The results of that phase 1 clinical trial, published today in Nature Cancer, represent what the researchers describe as a first for glioblastoma. Nine patients received bespoke DNA vaccines, each one encoding up to 40 molecular targets unique to their individual tumour. Two-thirds of participants were still alive at twelve months, compared with the roughly 40 percent that standard treatment typically achieves. A third survived past two years, at a time when historical data suggests only around one in ten would. The approach does not yet constitute a cure. But it does something glioblastoma has stubbornly resisted for decades: it gets the immune system to actually notice the tumour.
A Cold Tumour Made Hot
Glioblastoma is what immunologists call a “cold” tumour. Its microenvironment, the cellular neighbourhood surrounding the cancer cells, is extraordinarily good at suppressing immune activity. It recruits immunosuppressive cells, damps down signalling, and effectively renders itself invisible to the T cells that would otherwise hunt it down. Prior attempts to crack this using checkpoint inhibitors, the class of drugs that has transformed treatment in melanoma and lung cancer, have repeatedly failed in large randomised trials. The tumour simply doesn’t respond.
Tanner Johanns, the oncologist who led the trial, had a different intuition. “We chose a DNA-based platform because it would allow us an opportunity to target more cancer proteins than any vaccine had targeted before,” he said. “Our thinking was that if we could generate a broader range of immune responses against those proteins then it may lead to a more potent vaccine compared to other vaccine platforms with more limited protein targets.” The reasoning was partly probabilistic: glioblastoma, like all tumours, evolves under immune pressure, shedding the targets the immune system has learned to recognise. If you can simultaneously train immunity against forty targets instead of twenty, the tumour has a great deal more to hide.

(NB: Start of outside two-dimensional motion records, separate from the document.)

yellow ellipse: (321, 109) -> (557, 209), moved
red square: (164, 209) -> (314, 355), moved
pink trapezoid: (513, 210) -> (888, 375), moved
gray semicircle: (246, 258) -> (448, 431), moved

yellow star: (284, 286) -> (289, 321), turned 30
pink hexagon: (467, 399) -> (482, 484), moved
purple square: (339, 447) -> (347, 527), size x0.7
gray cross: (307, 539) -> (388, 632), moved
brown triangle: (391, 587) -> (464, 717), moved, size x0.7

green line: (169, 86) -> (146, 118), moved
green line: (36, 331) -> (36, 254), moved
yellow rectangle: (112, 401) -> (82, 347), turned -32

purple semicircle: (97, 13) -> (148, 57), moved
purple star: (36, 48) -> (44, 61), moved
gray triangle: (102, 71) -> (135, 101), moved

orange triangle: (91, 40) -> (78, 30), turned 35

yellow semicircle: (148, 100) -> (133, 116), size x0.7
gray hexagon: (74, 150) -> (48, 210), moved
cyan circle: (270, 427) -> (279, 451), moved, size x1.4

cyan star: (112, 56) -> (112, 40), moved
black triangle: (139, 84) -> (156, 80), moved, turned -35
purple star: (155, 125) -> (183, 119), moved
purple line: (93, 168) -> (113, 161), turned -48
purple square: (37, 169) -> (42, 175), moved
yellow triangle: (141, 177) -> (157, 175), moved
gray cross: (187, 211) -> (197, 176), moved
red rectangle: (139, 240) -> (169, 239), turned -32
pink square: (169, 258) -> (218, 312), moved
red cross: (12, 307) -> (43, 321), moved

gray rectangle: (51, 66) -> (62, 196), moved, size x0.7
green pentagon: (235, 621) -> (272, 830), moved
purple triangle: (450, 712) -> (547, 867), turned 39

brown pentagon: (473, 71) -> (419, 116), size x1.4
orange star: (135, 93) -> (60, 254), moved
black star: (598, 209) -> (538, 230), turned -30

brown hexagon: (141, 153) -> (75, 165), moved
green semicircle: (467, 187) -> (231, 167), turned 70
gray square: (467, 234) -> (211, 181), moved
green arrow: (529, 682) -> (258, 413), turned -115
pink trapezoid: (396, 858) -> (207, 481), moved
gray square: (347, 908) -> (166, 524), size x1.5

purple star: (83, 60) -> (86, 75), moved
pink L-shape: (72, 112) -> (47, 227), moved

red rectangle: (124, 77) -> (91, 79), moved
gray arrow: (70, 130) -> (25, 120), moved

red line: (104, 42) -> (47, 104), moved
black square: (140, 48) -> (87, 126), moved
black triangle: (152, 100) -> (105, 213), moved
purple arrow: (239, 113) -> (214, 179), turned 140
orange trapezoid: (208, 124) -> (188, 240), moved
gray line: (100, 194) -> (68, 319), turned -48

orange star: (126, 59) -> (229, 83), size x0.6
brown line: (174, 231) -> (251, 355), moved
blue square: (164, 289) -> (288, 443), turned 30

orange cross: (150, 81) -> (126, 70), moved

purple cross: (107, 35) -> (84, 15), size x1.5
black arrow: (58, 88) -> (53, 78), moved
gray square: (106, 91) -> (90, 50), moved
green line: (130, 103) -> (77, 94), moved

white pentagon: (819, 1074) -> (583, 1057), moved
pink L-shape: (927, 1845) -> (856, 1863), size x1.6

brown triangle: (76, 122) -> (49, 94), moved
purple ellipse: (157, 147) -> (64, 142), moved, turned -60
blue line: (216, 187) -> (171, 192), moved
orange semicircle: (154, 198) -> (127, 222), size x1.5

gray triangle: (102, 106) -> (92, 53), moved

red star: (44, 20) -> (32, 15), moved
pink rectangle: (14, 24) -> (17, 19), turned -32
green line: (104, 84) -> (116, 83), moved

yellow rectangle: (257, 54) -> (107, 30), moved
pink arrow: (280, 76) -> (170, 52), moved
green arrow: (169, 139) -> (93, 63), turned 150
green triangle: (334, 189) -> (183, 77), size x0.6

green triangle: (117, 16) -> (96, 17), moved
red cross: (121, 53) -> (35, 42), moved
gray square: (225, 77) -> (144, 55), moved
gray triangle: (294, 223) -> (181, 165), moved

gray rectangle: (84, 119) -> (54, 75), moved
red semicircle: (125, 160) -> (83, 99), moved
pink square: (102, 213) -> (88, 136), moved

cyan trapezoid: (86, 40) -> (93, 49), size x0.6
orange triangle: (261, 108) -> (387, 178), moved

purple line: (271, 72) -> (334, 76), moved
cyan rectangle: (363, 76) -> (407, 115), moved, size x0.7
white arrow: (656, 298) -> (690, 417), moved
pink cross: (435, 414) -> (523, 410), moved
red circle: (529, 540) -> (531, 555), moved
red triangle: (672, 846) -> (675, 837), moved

What makes this technically possible is the DNA platform itself. Earlier neoantigen vaccines, including the peptide-based approaches trialled in melanoma, are constrained by synthesis costs, solubility problems, and production time. DNA plasmids can carry considerably more genetic information. Each patient’s vaccine was manufactured during the six weeks of radiation therapy following surgery, so that by the time patients had recovered, their personalised treatment was waiting.
Forty Targets Per Patient
Getting to forty targets per patient required careful thinking about tumour biology. Glioblastomas are spatially heterogeneous: one region may carry mutations absent in another. A vaccine built from a single biopsy could miss targets entirely. So the team, working with computational biologists Obi Griffith and Malachi Griffith on the neoantigen prediction pipeline, sampled tissue from three or four distinct tumour regions during surgery. On average, this increased identifiable variant targets by 45 percent compared to sampling just the least-mutated region. The vaccine was, in effect, a molecular map of the whole tumour, not a single patch of it.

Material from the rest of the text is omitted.